Chains: Sequential Task Execution
Chains allow you to link multiple task signatures together so they execute in a specific order. In a chain, each task is applied as a callback of the previous one, creating a sequential workflow where data can flow from one step to the next.
Creating Chains
There are two primary ways to create a chain in this codebase: using the celery.canvas.chain class or the pipe (|) operator.
The chain Class
The chain class (defined in celery/canvas.py) accepts a list of signatures or a generator expression. If you pass a single iterable to the constructor, it automatically expands it.
from celery import chain
from proj.tasks import add
# Using positional arguments
res = chain(add.s(2, 2), add.s(4), add.s(8))()
# Using a generator expression
lazy_chain = chain(add.s(i) for i in range(10))
res = lazy_chain(3)
The Pipe Operator
The _chain class implements the __or__ method, allowing you to use the | operator to compose workflows. This is often more readable for simple sequences.

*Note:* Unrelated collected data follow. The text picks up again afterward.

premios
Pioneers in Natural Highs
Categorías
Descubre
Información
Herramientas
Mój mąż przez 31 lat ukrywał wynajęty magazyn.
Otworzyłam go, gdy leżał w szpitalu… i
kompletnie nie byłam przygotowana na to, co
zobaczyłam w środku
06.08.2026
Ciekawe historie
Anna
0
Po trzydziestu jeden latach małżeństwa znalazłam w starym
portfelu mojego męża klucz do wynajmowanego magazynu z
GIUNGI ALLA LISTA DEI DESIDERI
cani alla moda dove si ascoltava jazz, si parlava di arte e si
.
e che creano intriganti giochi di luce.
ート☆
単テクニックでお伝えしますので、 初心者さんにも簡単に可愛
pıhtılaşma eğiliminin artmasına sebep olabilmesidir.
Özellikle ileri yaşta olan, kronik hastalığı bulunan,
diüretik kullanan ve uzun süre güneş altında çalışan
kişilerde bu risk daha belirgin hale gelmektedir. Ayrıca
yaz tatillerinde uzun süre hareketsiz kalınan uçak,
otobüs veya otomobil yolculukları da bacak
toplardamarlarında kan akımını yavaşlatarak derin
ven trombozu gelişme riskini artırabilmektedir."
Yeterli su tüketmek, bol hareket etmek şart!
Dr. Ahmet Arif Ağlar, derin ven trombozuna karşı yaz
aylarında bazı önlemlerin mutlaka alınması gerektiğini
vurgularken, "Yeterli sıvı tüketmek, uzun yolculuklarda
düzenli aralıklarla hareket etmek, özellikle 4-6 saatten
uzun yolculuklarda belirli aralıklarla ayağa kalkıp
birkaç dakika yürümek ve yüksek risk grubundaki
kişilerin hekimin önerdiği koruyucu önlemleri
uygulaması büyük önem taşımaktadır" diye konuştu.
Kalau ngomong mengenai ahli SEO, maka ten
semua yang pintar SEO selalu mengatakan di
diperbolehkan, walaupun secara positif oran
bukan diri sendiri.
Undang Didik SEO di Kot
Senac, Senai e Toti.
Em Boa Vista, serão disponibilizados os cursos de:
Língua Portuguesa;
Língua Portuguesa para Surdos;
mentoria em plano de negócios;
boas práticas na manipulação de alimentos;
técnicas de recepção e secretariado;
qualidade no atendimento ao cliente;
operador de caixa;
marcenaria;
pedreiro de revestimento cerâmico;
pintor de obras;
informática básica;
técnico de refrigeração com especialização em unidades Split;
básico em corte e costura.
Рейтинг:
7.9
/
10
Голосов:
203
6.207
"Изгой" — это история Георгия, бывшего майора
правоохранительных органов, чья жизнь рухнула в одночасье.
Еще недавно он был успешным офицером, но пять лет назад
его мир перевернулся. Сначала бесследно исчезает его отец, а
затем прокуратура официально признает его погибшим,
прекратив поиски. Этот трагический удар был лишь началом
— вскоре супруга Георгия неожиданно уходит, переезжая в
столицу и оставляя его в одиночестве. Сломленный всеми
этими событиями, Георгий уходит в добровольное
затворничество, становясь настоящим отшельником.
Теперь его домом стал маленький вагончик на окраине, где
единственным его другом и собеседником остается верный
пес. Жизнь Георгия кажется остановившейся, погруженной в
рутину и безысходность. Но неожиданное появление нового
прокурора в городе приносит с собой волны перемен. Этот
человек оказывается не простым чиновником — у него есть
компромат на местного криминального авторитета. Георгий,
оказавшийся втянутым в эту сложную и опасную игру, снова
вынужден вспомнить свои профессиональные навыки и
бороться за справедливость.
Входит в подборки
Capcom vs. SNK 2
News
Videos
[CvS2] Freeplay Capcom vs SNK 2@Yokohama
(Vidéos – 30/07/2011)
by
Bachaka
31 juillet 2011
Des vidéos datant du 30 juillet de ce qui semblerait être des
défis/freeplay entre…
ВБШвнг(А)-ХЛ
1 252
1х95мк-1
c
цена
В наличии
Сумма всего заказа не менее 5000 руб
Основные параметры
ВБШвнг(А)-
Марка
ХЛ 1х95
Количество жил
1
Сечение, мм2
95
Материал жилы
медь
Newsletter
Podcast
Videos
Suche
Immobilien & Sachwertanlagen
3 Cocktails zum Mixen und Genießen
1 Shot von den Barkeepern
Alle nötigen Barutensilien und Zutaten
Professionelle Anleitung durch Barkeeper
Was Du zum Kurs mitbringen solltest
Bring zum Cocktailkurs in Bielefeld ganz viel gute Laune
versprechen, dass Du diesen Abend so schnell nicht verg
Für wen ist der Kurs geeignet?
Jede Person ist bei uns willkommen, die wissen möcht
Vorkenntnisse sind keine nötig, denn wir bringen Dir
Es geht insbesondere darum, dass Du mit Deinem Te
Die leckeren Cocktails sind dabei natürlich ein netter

# Equivalent to the chain() example above
workflow = add.s(2, 2) | add.s(4) | add.s(8)
res = workflow()
Data Flow and the "First Argument" Rule
By default, a chain passes the return value of the previous task as the first argument to the next task in the sequence.
In the example add.s(2, 2) | add.s(4), the following happens:
add(2, 2)executes and returns4.- The result
4is prepended to the arguments of the next signature. - The next task effectively becomes
add(4, 4), returning8.
Breaking the Flow with Immutable Signatures
If you want a task in the chain to execute without receiving the previous task's result, you must mark it as immutable using .si() (signature immutable) or .set(immutable=True).
# add(2, 2) returns 4, but the next task ignores it and runs add(10, 10)
workflow = add.s(2, 2) | add.si(10, 10)
Automatic Upgrades to Chords
The _chain implementation in celery/canvas.py includes logic to automatically optimize workflows. If a group is followed by another task in a chain, the implementation "upgrades" this sequence into a chord.
This transformation happens inside _chain.prepare_steps. For example:
from celery import group
# This chain:
workflow = group(add.s(i, i) for i in range(5)) | add.s(10)
# Is automatically treated as a chord:
# chord([add(0,0), add(1,1), ...], add.s(10))
The prepare_steps method is responsible for unpacking these nested structures. It iterates through the tasks in reverse order, setting up the necessary links and identifying where groups need to be converted to chords to ensure synchronization.
Result Tracking and Parents
When you execute a chain, it returns an AsyncResult for the last task in the sequence. To access the results of intermediate tasks, you can navigate the parent attribute of the result object.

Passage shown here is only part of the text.